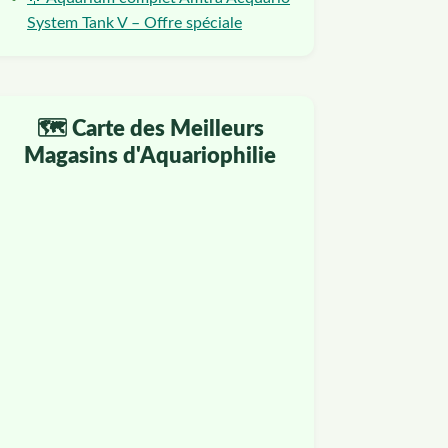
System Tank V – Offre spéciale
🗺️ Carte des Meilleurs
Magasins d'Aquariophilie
* * *
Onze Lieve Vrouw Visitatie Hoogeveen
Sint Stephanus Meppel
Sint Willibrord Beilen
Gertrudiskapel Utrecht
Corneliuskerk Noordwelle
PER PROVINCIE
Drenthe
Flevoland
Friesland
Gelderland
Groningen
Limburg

» **EXERCISE GOAL**
Only lines that contain "Sint" are needed, so copy each of them from the data.

» **RESPONSE AREA**
Sint Stephanus Meppel
Sint Willibrord Beilen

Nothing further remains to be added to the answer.